Genomic analysis provides clues about SARS-CoV-2 ancestry and transmission

Researchers in the UK conducting a genomic analysis of severe acute respiratory virus syndrome coronavirus 2 (SARS-CoV-2) and SARS-like coronaviruses in the bat and pangolin have identified strong host-associated divergences that could provide clues about the ancestry and interspecies transmission of SARS-CoV-2.

SARS-CoV-2 is the agent responsible for the current coronavirus disease 2019 (COVID-19) pandemic that continues to pose a significant ongoing threat to human life and the worldwide economy.

The study also identified a number of high-impact variants in several bat and pangolin coronaviruses that could be of functional relevance in the design of therapies and vaccines for SARS-CoV-2.

The team – from the University of Edinburgh and Aberystwyth University in Wales –  says the evolutionary origins of the virus remain elusive and understanding its complex mutational signatures could guide vaccine design and development.

“Through employing a number of genomic analysis methodologies, this study has aimed to bring understanding of the diversity across SARS-CoV-2 and SARS-CoV-2-like coronaviruses by comparing a wide selection of available genomes from the starting point of the pandemic,” write Barbara Shih (University of Edinburgh) and colleagues.

A pre-print version of the paper is available on the bioRxiv* server, while the article undergoes peer review.

Ladderised phylogenetic tree of bat-CoV, pangolin-CoV and SARS-CoV-2 (Wuhan dataset and reference) genomes.

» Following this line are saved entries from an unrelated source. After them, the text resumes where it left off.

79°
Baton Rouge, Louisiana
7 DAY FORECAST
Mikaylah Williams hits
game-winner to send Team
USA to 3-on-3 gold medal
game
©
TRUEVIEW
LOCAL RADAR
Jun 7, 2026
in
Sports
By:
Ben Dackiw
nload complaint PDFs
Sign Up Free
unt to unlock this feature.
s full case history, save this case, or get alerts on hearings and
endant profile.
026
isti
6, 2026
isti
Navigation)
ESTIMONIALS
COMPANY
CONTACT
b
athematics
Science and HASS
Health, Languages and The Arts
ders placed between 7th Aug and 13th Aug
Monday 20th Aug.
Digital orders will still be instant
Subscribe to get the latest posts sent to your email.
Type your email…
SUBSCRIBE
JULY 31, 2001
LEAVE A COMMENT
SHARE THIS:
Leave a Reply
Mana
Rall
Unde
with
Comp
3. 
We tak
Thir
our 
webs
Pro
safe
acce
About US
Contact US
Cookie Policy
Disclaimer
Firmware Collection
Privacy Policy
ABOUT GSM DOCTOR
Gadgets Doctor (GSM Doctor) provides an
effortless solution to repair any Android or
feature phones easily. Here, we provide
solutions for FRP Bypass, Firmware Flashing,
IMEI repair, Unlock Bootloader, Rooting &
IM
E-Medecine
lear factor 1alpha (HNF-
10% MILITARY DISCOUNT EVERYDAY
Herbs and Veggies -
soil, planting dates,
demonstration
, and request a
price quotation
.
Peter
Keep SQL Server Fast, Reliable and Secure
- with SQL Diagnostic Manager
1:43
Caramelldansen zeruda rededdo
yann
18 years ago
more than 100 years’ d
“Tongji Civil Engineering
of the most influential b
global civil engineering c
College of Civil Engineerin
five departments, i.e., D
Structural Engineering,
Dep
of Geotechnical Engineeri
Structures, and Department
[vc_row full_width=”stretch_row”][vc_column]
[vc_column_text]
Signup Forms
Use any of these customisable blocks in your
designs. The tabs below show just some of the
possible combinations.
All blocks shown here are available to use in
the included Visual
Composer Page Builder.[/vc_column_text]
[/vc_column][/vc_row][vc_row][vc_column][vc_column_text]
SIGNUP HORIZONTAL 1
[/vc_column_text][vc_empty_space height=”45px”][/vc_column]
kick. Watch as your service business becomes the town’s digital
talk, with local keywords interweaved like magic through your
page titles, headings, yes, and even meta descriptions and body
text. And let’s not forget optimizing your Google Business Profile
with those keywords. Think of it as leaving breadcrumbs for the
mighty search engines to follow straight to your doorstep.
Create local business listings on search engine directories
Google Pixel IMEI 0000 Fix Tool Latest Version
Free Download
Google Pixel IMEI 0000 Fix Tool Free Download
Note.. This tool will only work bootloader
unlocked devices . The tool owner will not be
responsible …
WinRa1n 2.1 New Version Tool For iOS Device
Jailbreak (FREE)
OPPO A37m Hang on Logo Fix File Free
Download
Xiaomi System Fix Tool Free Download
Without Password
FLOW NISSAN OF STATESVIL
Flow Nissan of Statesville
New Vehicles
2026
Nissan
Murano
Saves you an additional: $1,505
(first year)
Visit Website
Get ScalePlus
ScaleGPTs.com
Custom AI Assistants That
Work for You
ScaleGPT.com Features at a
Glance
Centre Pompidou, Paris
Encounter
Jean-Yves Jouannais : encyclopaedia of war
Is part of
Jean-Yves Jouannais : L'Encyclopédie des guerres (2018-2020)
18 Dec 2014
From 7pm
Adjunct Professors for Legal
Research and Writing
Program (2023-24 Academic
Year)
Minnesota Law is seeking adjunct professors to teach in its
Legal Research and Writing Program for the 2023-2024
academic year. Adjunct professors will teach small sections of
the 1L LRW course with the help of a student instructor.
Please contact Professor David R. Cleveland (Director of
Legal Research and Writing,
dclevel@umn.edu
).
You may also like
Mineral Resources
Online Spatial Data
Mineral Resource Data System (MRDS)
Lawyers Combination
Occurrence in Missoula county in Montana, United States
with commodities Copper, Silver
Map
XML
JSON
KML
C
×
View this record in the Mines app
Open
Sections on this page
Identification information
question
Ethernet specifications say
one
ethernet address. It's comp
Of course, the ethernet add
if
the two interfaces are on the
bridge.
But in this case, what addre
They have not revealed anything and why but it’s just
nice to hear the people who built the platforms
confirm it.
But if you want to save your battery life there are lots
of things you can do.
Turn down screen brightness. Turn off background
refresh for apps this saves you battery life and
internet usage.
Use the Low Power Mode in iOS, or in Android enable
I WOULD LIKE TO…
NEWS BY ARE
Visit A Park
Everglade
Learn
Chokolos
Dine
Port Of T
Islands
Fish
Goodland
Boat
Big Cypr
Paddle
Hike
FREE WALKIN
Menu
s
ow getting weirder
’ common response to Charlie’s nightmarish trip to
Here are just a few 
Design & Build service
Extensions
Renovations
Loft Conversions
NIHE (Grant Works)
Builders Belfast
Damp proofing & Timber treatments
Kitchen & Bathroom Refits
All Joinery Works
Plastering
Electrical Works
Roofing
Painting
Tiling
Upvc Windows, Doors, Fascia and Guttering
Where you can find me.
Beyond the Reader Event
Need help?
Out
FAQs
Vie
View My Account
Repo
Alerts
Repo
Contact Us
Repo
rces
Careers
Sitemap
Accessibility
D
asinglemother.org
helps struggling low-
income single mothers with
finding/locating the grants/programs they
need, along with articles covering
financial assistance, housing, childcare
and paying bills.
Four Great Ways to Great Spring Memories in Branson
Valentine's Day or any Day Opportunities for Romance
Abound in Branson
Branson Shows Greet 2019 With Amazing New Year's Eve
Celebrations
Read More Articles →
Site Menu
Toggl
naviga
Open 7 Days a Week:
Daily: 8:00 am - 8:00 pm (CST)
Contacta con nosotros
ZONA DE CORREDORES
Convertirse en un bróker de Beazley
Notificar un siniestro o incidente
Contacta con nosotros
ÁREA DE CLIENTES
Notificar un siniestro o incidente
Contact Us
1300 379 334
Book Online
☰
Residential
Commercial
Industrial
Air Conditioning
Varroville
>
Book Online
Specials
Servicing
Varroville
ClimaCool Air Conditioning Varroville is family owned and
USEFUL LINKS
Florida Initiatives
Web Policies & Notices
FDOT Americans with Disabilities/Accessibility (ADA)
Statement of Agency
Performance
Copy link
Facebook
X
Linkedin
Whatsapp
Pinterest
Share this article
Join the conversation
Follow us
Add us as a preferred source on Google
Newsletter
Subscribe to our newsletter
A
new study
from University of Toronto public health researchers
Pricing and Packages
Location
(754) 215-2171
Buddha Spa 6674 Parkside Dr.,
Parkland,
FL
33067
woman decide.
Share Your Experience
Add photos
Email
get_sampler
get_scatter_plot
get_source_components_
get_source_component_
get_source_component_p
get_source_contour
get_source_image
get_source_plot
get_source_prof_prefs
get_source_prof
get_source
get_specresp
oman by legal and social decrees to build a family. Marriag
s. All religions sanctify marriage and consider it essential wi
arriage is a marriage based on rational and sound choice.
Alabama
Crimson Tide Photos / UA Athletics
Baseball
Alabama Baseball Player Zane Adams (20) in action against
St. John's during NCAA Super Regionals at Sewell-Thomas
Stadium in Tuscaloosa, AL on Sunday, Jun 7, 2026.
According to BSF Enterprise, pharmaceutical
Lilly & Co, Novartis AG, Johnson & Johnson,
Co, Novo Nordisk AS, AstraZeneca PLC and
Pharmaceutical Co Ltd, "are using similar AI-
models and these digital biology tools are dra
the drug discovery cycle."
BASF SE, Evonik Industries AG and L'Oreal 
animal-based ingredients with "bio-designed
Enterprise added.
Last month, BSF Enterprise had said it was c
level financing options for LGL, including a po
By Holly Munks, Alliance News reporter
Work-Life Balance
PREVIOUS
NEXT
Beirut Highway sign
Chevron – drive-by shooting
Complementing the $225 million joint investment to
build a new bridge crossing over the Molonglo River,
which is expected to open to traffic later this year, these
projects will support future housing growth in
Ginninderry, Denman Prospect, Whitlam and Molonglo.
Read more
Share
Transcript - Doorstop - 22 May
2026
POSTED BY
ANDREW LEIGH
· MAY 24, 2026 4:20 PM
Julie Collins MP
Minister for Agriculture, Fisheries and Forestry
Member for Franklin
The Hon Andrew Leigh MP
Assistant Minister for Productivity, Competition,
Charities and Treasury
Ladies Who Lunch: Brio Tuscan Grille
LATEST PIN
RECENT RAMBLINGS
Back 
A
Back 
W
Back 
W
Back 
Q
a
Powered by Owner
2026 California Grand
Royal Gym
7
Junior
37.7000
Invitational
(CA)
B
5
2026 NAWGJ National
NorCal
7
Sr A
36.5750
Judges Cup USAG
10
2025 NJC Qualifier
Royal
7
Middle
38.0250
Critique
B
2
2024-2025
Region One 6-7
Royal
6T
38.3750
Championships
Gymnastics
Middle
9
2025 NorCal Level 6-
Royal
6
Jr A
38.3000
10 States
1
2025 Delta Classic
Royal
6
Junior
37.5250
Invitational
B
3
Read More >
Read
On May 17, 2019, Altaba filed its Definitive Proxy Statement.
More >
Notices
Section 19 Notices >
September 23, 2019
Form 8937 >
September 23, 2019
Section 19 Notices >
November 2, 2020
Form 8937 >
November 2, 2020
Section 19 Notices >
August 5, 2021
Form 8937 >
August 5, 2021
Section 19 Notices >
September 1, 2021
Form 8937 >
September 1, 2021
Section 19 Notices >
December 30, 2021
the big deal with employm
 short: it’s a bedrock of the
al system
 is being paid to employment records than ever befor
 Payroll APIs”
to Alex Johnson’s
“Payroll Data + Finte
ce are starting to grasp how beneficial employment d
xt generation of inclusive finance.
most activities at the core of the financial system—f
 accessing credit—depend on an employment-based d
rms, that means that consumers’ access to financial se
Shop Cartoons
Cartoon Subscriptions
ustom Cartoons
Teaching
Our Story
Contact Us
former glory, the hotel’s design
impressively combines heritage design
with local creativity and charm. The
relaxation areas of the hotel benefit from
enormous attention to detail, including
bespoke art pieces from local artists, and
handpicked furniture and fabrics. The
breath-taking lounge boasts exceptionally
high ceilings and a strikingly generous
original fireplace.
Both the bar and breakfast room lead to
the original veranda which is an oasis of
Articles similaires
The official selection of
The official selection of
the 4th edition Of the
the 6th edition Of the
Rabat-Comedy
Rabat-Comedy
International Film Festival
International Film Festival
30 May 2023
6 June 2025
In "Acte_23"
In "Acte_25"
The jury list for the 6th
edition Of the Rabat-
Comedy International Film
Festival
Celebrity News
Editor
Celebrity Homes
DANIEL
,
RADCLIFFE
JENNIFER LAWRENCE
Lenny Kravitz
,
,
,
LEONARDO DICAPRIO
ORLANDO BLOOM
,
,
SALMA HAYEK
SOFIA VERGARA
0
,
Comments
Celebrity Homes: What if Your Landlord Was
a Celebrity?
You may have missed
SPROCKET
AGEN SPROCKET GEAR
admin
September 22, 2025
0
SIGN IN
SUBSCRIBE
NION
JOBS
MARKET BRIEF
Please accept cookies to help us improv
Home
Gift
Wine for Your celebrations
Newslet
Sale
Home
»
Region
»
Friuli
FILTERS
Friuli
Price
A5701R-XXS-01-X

Metadata are indicated on the top left corner, including a) dataset name and b) the bat genera and species if the genome is of bat host. Clades for Betacoronavirus subgenera, Sarbecovirus, Nobecovirus and Merbecovirus, are indicated on the graph, showing that our codon usage bias and variant analysis results are restricted to the Sarbecovirus due to poor alignment between SARS-CoV-2 ref and genomes outside this subgenera. There also appears to be some degree of genera and species separation for bat hosts. The majority of the Sarbecovirus affect the bat genus Rhinolophus (column b, light blue, dark blue and purple), whereas a much smaller proportion of the Alphacoronavirus are found in bats of this genus. Some clades overlap with specic bat species, including Rhinolophus ferrumequinum, Rhinolophus sinicus and Scotophilus kuhlii. The results from the analysis made in later parts of this study are also highlighted, including c) codon usage bias clusters, d-f) high impact variants with multiple variants are found in the same amino acid position, g-j) other high impact variants with a single amino acid change found in > 10 genomes, k-l) other high impact variants.
Ladderised phylogenetic tree of bat-CoV, pangolin-CoV and SARS-CoV-2 (Wuhan dataset and reference) genomes. Metadata are indicated on the top left corner, including a) dataset name and b) the bat genera and species if the genome is of bat host. Clades for Betacoronavirus subgenera, Sarbecovirus, Nobecovirus and Merbecovirus, are indicated on the graph, showing that our codon usage bias and variant analysis results are restricted to the Sarbecovirus due to poor alignment between SARS-CoV-2 ref and genomes outside this subgenera. There also appears to be some degree of genera and species separation for bat hosts. The majority of the Sarbecovirus affect the bat genus Rhinolophus (column b, light blue, dark blue and purple), whereas a much smaller proportion of the Alphacoronavirus are found in bats of this genus. Some clades overlap with specific bat species, including Rhinolophus ferrumequinum, Rhinolophus sinicus and Scotophilus kuhlii. The results from the analysis made in later parts of this study are also highlighted, including c) codon usage bias clusters, d-f) high impact variants with multiple variants are found in the same amino acid position, g-j) other high impact variants with a single amino acid change found in > 10 genomes, k-l) other high impact variants.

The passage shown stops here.